Every company has its ups and downs, but it is the ones that learn from their bad episodes that become successful. As a business owner, you need to understand there are 3 main phases of a difficult situation:

  • how to handle it
  • how to find a solution to overcome it
  • what to learn from the entire experience

While each of these phases is important, it is the last one that carries one of the most valuable pieces of information. It can show you the cause of the problem and if you managed to find the right solution.

In customer service, learning from past experiences is crucial for the business growth process. It helps you see what went wrong, what customers were expecting from you and where you failed to meet their expectations. It makes a difference between poor customer service and excellent service.

What is poor customer service?

In business terms, poor customer service can be described as badly managed situations, support representatives who lack experience and processes that do not work properly. From a customer’s point of view, it can be defined as “I will never work with this company again!“, “I don’t recommend you this company!” and “I’m never calling them again!

In other words, it refers to unpleasant experiences which motivate customers not to return to or recommend a particular business.

The power of poor customer service

Poor customer service has a strong impact on your customers and your business. In order to understand it better, let’s look at a few poor customer service facts and see what you can learn from them.

Customer expectations and their experiences

According to the 2014 Global Customer Service Barometer, when asked if companies meet their expectations in terms of customer service experiences, 62% of the participants responded affirmative. Comparing it with the last years, there is a decreasing tendency, as in 2010, 65% believed businesses met their customer service expectations.

More and more customers consider companies miss their expectations.
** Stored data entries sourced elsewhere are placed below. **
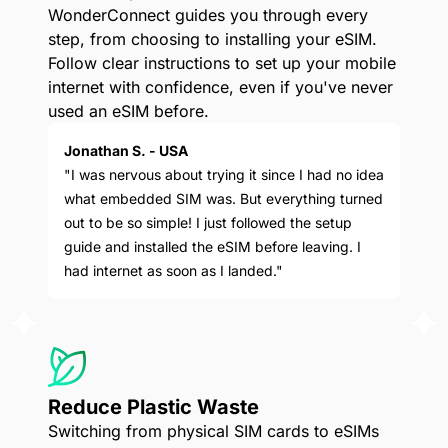
WonderConnect guides you through every
step, from choosing to installing your eSIM.
Follow clear instructions to set up your mobile
internet with confidence, even if you've never
used an eSIM before.
Jonathan S. - USA
"I was nervous about trying it since I had no idea
what embedded SIM was. But everything turned
out to be so simple! I just followed the setup
guide and installed the eSIM before leaving. I
had internet as soon as I landed."
Reduce Plastic Waste
Switching from physical SIM cards to eSIMs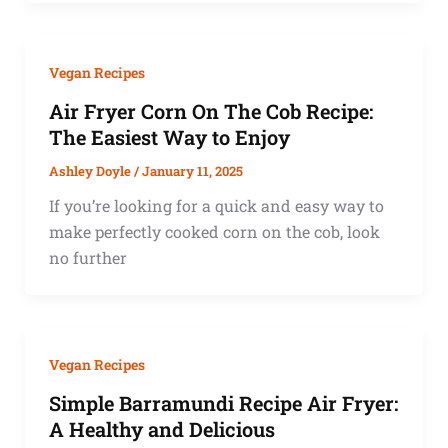
Vegan Recipes
Air Fryer Corn On The Cob Recipe:
The Easiest Way to Enjoy
Ashley Doyle
/
January 11, 2025
If you’re looking for a quick and easy way to
make perfectly cooked corn on the cob, look
no further
Vegan Recipes
Simple Barramundi Recipe Air Fryer:
A Healthy and Delicious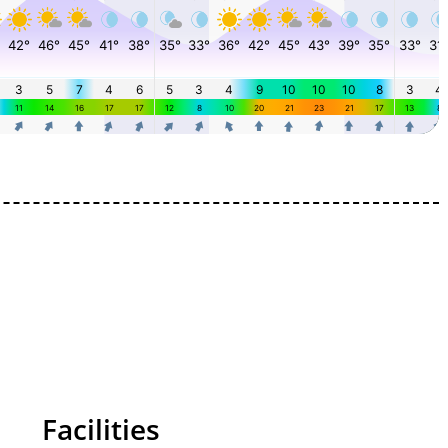
Facilities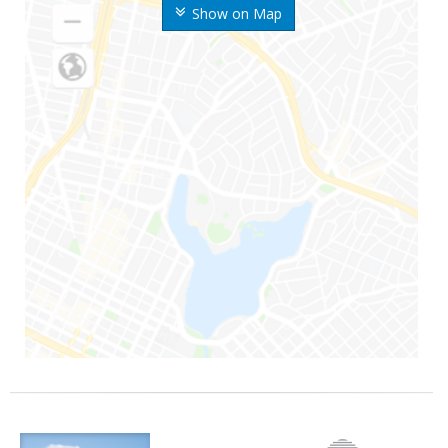
Show on Map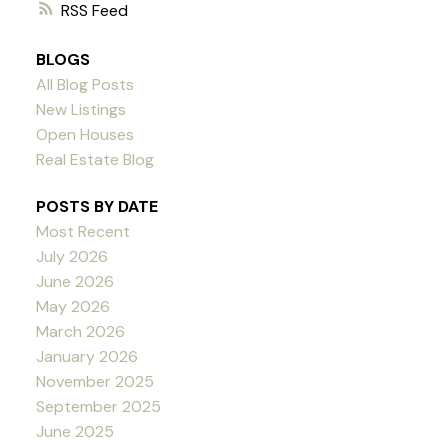
RSS
BLOGS
All Blog Posts
New Listings
Open Houses
Real Estate Blog
POSTS BY DATE
Most Recent
July 2026
June 2026
May 2026
March 2026
January 2026
November 2025
September 2025
June 2025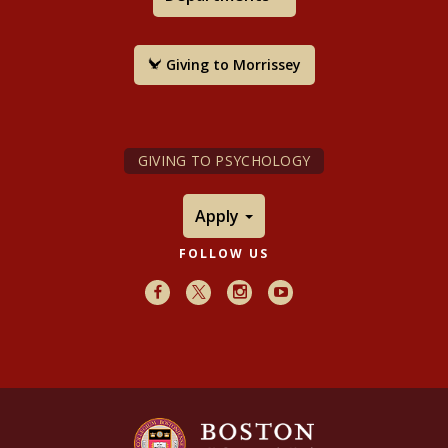
Giving to Morrissey
GIVING TO PSYCHOLOGY
Apply
FOLLOW US
Facebook
X
Instagram
Youtube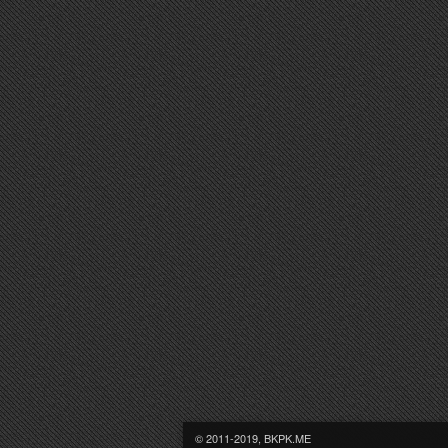
© 2011-2019, BKPK.ME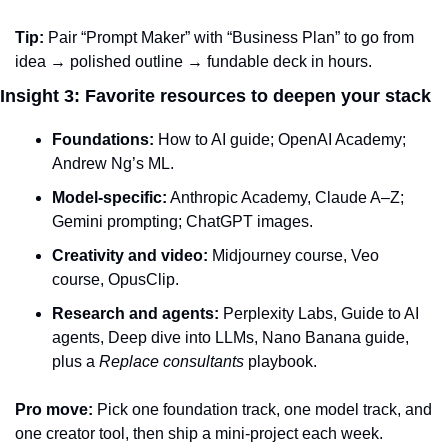
Tip:
 Pair “Prompt Maker” with “Business Plan” to go from 
idea → polished outline → fundable deck in hours.
Insight 3: Favorite resources to deepen your stack
Foundations:
 How to AI guide; OpenAI Academy; 
Andrew Ng’s ML.
Model-specific:
 Anthropic Academy, Claude A–Z; 
Gemini prompting; ChatGPT images.
Creativity and video:
 Midjourney course, Veo 
course, OpusClip.
Research and agents:
 Perplexity Labs, Guide to AI 
agents, Deep dive into LLMs, Nano Banana guide, 
plus a 
Replace consultants
 playbook.
Pro move:
 Pick one foundation track, one model track, and 
one creator tool, then ship a mini‑project each week.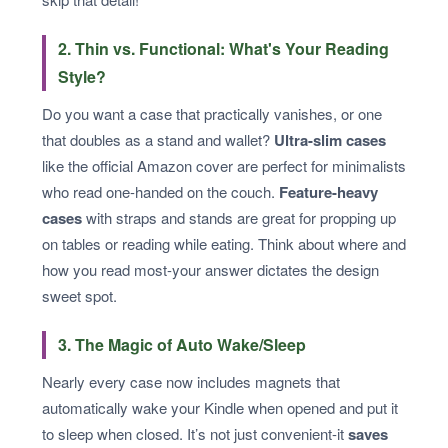
2. Thin vs. Functional: What's Your Reading
Style?
Do you want a case that practically vanishes, or one
that doubles as a stand and wallet?
Ultra-slim cases
like the official Amazon cover are perfect for minimalists
who read one-handed on the couch.
Feature-heavy
cases
with straps and stands are great for propping up
on tables or reading while eating. Think about where and
how you read most-your answer dictates the design
sweet spot.
3. The Magic of Auto Wake/Sleep
Nearly every case now includes magnets that
automatically wake your Kindle when opened and put it
to sleep when closed. It’s not just convenient-it
saves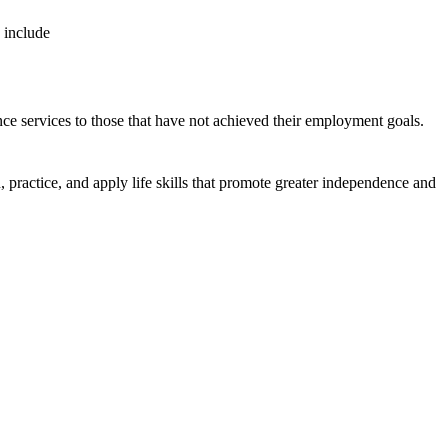
se include
nce services to those that have not achieved their employment goals.
, practice, and apply life skills that promote greater independence and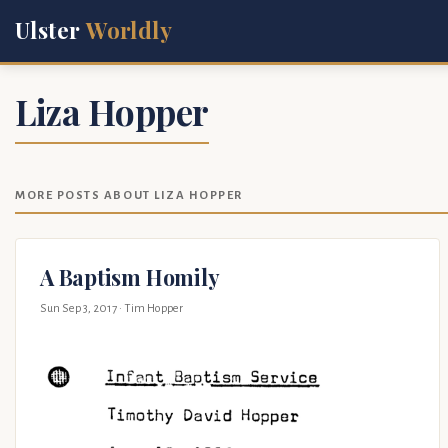
Ulster
Worldly
Liza Hopper
MORE POSTS ABOUT LIZA HOPPER
A Baptism Homily
Sun Sep 3, 2017
· Tim Hopper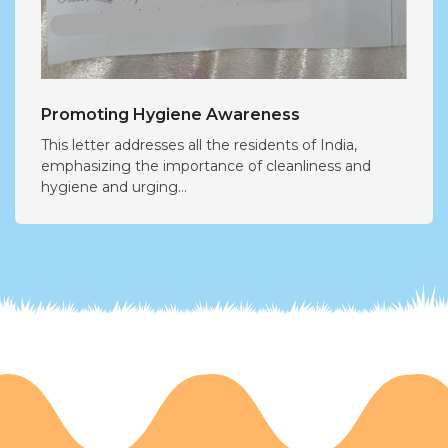
Promoting Hygiene Awareness
This letter addresses all the residents of India,
emphasizing the importance of cleanliness and
hygiene and urging...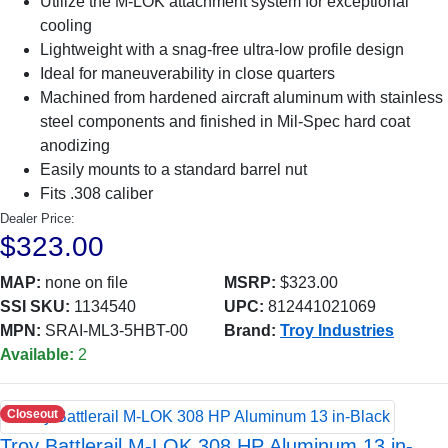
Utilize the M-LOK attachment system for exceptional
cooling
Lightweight with a snag-free ultra-low profile design
Ideal for maneuverability in close quarters
Machined from hardened aircraft aluminum with stainless
steel components and finished in Mil-Spec hard coat
anodizing
Easily mounts to a standard barrel nut
Fits .308 caliber
Dealer Price:
$323.00
MAP:
none on file
MSRP:
$323.00
SSI SKU:
1134540
UPC:
812441021069
MPN:
SRAI-ML3-5HBT-00
Brand:
Troy Industries
Available:
2
Closeout
Troy Battlerail M-LOK 308 HP Aluminum 13 in-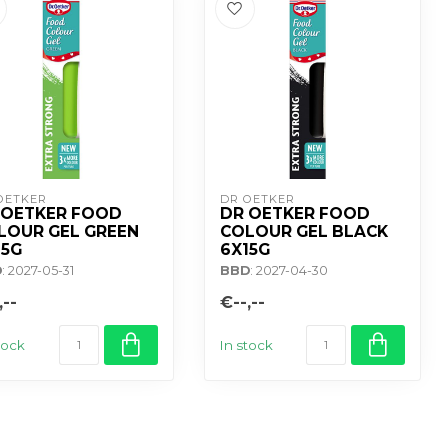
OETKER
DR OETKER
 OETKER FOOD
DR OETKER FOOD
LOUR GEL GREEN
COLOUR GEL BLACK
15G
6X15G
D
: 2027-05-31
BBD
: 2027-04-30
,--
€--,--
tock
In stock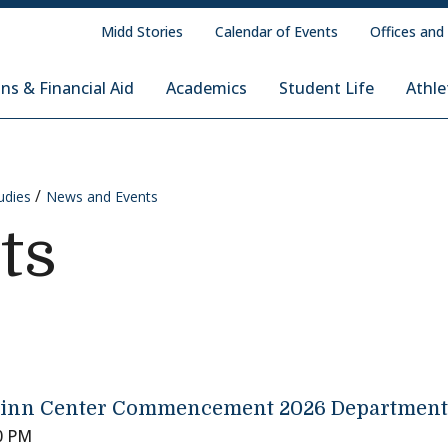
Midd Stories
Calendar of Events
Offices and
ns & Financial Aid
Academics
Student Life
Athle
udies
News and Events
ts
inn Center Commencement 2026 Departmenta
0 PM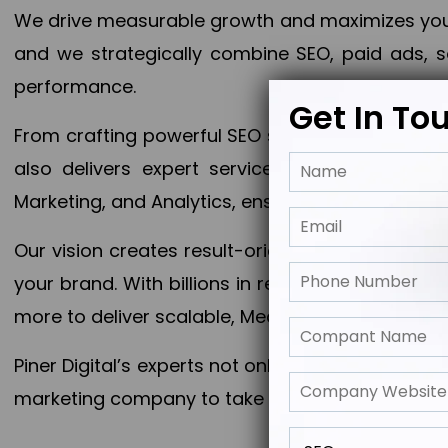
We drive measurable growth and maximizes your 
and we strategically combine SEO, paid ads, so
performance.
Get In To
From crafting powerful SEO strategies to optim
also delivers expert services in Content Mar
Marketing, and Analytics, ensuring measurable 
Our vision creates result-oriented digital marke
your brand. With billions in revenue generated
more to deliver scalable, Measurable outcomes
Piner Digital’s experts not only elevate your busi
marketing company to take your business to the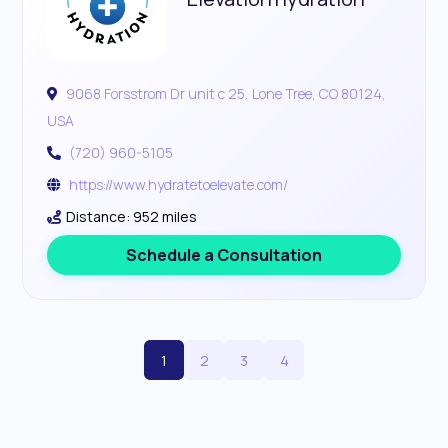
9068 Forsstrom Dr unit c 25, Lone Tree, CO 80124,
USA
(720) 960-5105
https://www.hydratetoelevate.com/
Distance: 952 miles
Schedule a Consultation
1
2
3
4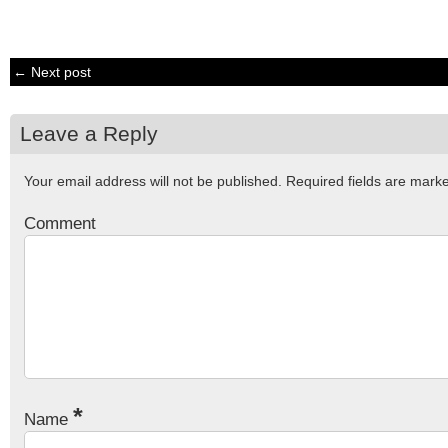
← Next post
Leave a Reply
Your email address will not be published.
Required fields are mar
Comment
*
Name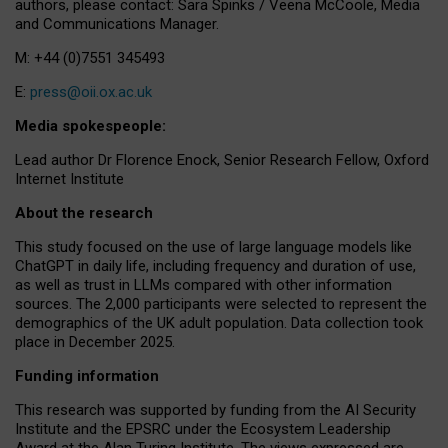
authors, please contact: Sara Spinks / Veena McCoole, Media
and Communications Manager.
M: +44 (0)7551 345493
E:
press@oii.ox.ac.uk
Media spokespeople:
Lead author Dr Florence Enock, Senior Research Fellow, Oxford
Internet Institute
About the research
This study focused on the use of large language models like
ChatGPT in daily life, including frequency and duration of use,
as well as trust in LLMs compared with other information
sources. The 2,000 participants were selected to represent the
demographics of the UK adult population. Data collection took
place in December 2025.
Funding information
This research was supported by funding from the AI Security
Institute and the EPSRC under the Ecosystem Leadership
Award at the Alan Turing Institute. The views expressed are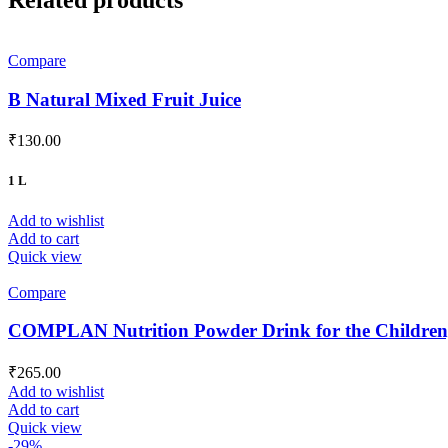
Compare
B Natural Mixed Fruit Juice
₹
130.00
1 L
Add to wishlist
Add to cart
Quick view
Compare
COMPLAN Nutrition Powder Drink for the Children, 
₹
265.00
Add to wishlist
Add to cart
Quick view
-29%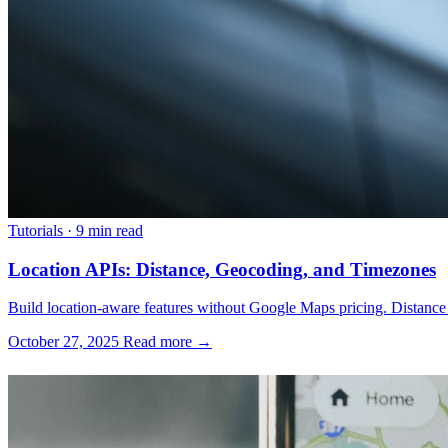
Tutorials
·
9 min read
Location APIs: Distance, Geocoding, and Timezones
Build location-aware features without Google Maps pricing. Distance
October 27, 2025
Read more →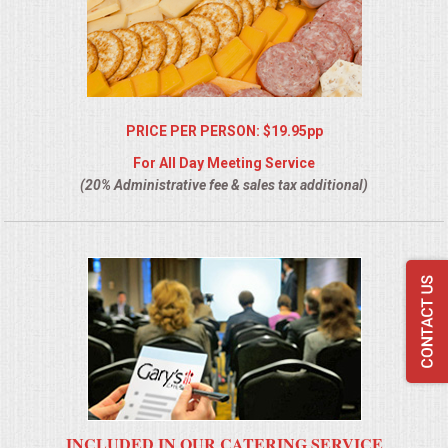
PRICE PER PERSON: $19.95pp
For All Day Meeting Service
(20% Administrative fee & sales tax additional)
INCLUDED IN OUR CATERING SERVICE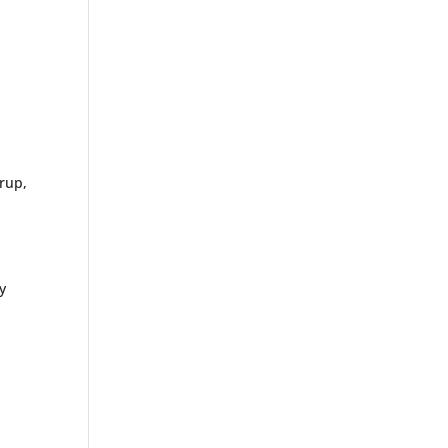
rup,
n
y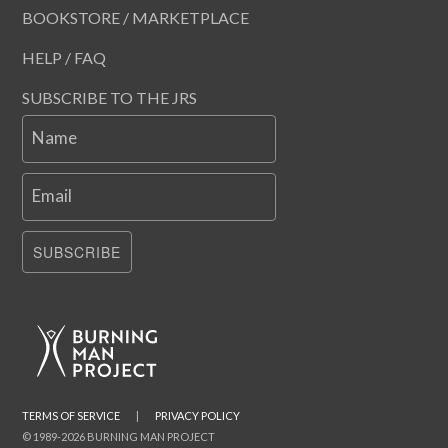
BOOKSTORE / MARKETPLACE
HELP / FAQ
SUBSCRIBE TO THE JRS
Name
Email
SUBSCRIBE
TERMS OF SERVICE
|
PRIVACY POLICY
© 1989-2026 BURNING MAN PROJECT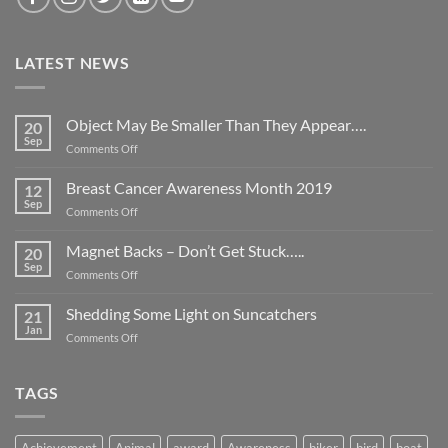
LATEST NEWS
Object May Be Smaller Than They Appear….
20
Sep
on
Comments Off
Object
May
Breast Cancer Awareness Month 2019
12
Be
Sep
on
Comments Off
Smaller
Breast
Than
Cancer
Magnet Backs – Don’t Get Stuck…..
They
20
Awareness
Sep
Appear….
on
Comments Off
Month
Magnet
2019
Backs
Shedding Some Light on Suncatchers
21
–
Jan
on
Comments Off
Don’t
Shedding
Get
Some
Stuck…..
Light
TAGS
on
Suncatchers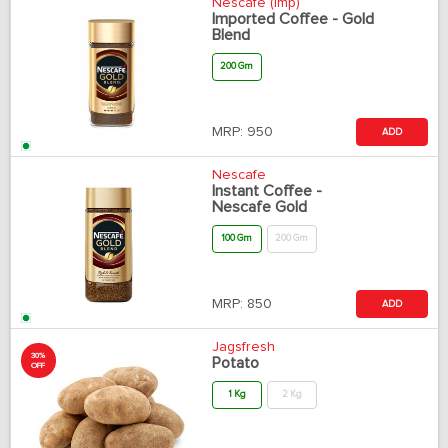
Nescafe (Imp)
Imported Coffee - Gold
Blend
200 Gm
MRP:
950
ADD
Nescafe
Instant Coffee -
Nescafe Gold
100 Gm
200 Gm
MRP:
850
ADD
Jagsfresh
30%
Potato
OFF
1 Kg
2 Kg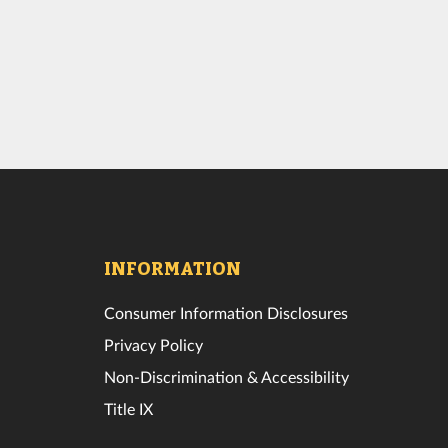
INFORMATION
Consumer Information Disclosures
Privacy Policy
Non-Discrimination & Accessibility
Title IX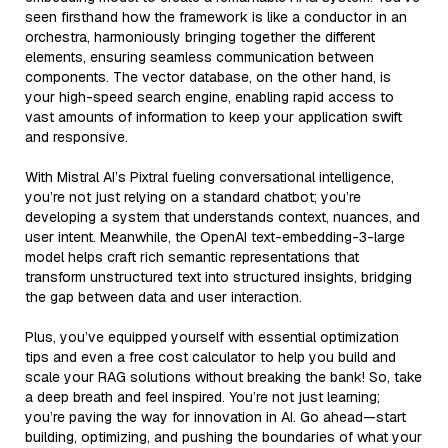
seen firsthand how the framework is like a conductor in an
orchestra, harmoniously bringing together the different
elements, ensuring seamless communication between
components. The vector database, on the other hand, is
your high-speed search engine, enabling rapid access to
vast amounts of information to keep your application swift
and responsive.
With Mistral AI’s Pixtral fueling conversational intelligence,
you’re not just relying on a standard chatbot; you’re
developing a system that understands context, nuances, and
user intent. Meanwhile, the OpenAI text-embedding-3-large
model helps craft rich semantic representations that
transform unstructured text into structured insights, bridging
the gap between data and user interaction.
Plus, you’ve equipped yourself with essential optimization
tips and even a free cost calculator to help you build and
scale your RAG solutions without breaking the bank! So, take
a deep breath and feel inspired. You’re not just learning;
you’re paving the way for innovation in AI. Go ahead—start
building, optimizing, and pushing the boundaries of what your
While in 2010, 20% gave this answer, in 2014, it grew to 29%. On the last place come the ones who feel companies exceed their expectations: 5% in 2014, as compared to 7% in 2010.

Lesson: Knowing your customers and understanding their needs stand at the basis of your customer service. You can learn more about them by asking for feedback through email surveys or phone interviews. Also, you can monitor their activity on your website and social media platforms. Look at what they say in their comments and messages to get an idea of what they want from you.

Customer perception of the delivered customer service

The same report shows us customers think businesses are paying less attention to provide good customer service. In fact, in 2014, 38% said companies pay less attention, as compared to the 28% in 2010. Regarding the ones who have the opposite opinion, in 2014, 29% considered businesses increased their attention. Still, the number decreased from 2010, when 37% affirmed the same thing.

Lesson: It is essential to always keep your standards high. Providing excellent customer service is more than a strategy, it is a way of doing business. Pay attention to your response time, what problems customers encounter and how much you manage to help them.

Customer word of mouth

Customers can either recommend your company or advise their close ones to stay away from it. When asked how often they tell others about their poor experiences, 60% answered all the time. Also, customers tell, on average, 8 people about their positive customer service experiences and 21 about their negative experiences.

Lesson: Word of mouth is a powerful tool in customer service. Always remember if one customer is not satisfied with what you offered, other 21 potential ones will know about it and most probably choose your competitors.

Customers may go to your competition

According to Harris Interactive, customers said support representatives didn’t manage to fulfill their requests 50% of the time. When this happens, they may look for alternatives in other places. Bain & Co. shows a customer is 4 times more likely to go to your competition if they have better customer service. Price and product quality come below this criterion.

Lesson: Stay open to your customers and let them know you are always there to help them. Sending them follow-ups to see if your information was useful or if they encountered other issues is a great way to properly fulfill their requests.

The cost of losing a customer

When you lose customers, you may want to focus on acquiring new ones. It will cost 6 to 7 more to acquire a new customer than to keep an already-existing one.

Lesson: Customer retention plays an important role in growing your business. Customers who have already interacted with your business know about your offerings, are easier to retain than new ones and have a high value. A 5% increase in customer retention can lead to an approximate 95% increase in profit.

Actual loss of customers

Research shows us if customers experience an unpleasant episode with your business, they will most likely not work with you the next time. 60% of Global Customer Service Barometer participants said they didn’t make a purchase because of a bad customer service experience. Another study conducted by Lee Resources shows 91% of customers will not willingly work with a business after a negative experience.

Lesson: A popular saying tells us “You do not know the value of something until you lose it.” It’s the same with customers. They are fundamental to your business and its development. Listen to what they are saying, always ask for feedback and be open to changes. It’s a great way of keeping your customers close and poor customer service away.